The index TBD - or zero - - what is a meaning of it?
and what sometimes there are question mark ? It is a standard and everything should be clear to the reader 
 
In addition to the typos and clarification needed:
There is a lot of places referring to SDM or SSAP in obsolete versions.
I suppose the SSA 1.0 et least (or 1.1.) should be referred to 
(in 3.3, B.4.3, B.5, B.6.5.2, ) and SDM probably the 1.1
(in 3., B.3.7, B.6.2, )
One inconsistency in table 5 and definition in B.6.2.1
there is no the em_calib_status in the table, but in B.6.2.1 it is defined. as {calibrated,uncalibrated,relative and normalized}.
I think it should be the level of wavelength calibration (not flux)
so the usage of "normalized" is questionable  (in SSA we have normalized only for fluxcalib). But it would break the symmetry in DM (same calibration for all axes)
However, I think, the introduction of observable axis o_calib_status in B.6.5.2 is the correct place but it is {absolute,relative,normalized, any}
B.6.5.2. refers to SSA (it is a value of FLUXCALIB query parameter)
So in query I can use "any" abut if it is describing characterization (data model ) - it is not directly corresponding to query,
however absolute, relative is a both state and query ....
I feel the columns from ObsCore should be mainly used for queries - so the SSA value of any is correct then the SDM.
I  think the whole em_calib_status should be referring to SSA query params .... and the value of "normalized " kept for symmetry in SDM (maybe I can normalize the wavelength as well  to get relative value of distance from given line in e.g. percents...)

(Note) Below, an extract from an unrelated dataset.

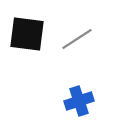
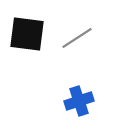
gray line: moved 1 px up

The same inconsistency in table 5 and B.6.1.4.
the s_calib_status is defined {uncalibrated,raw, calibrated} but in table is NOT CALIBRATED, FINE COARSE....
in t_calib_status (tab 5) is then written "Type of coord calibration" = not defined values and in B.6.3.3 is not defined anything - what values can have time calibration level ?????
I am confused about this - is it a inconsistency between SDM, SSA and 
CharDM or I do not recognize something important?
-- 
PetrSkoda 2011, Jun 03
-- Response: 
MireilleLouys - 04 July 2011 
Most typos corrected in the last version.Updates for values of calibStatus, modified for each axis. 
Comments from Arnold Rots during Chandra's ObsTAP service implementation  -- August 01, 2011
There is indeed not a showstopper [for Recommendation...], but there are (imho) obvious ways in which the PR can be improved, making it a more rigorous standard and preventing future problems.
I list 7 specific recommendations, in case you would want to amend the
PR, but you will notice that they are in decreasing order of priority,
at least on my scale.
To separate out the Data Link components and to make it a pure Data
Discovery protocol:
1. Remove the access_* parameters, since they really belong to Data
Linking.
2. Allow dataproducts_type to contain a list of all data products
types that are available for the observation. This should include the
current list, augmented with something that indicates multi-file
packages. The dataproduct_subtype can problably be dropped, unless it
were to be used to indicate the contents of packages.
3. I think it would be extremely helpful if there were a parameter
added that enumerates the IVOA protocols (SIAP, SCS, ...) that are
available for the observation - again, a list.
These three items would allow repositories to specify an observation
in a single record and make the responses more concise.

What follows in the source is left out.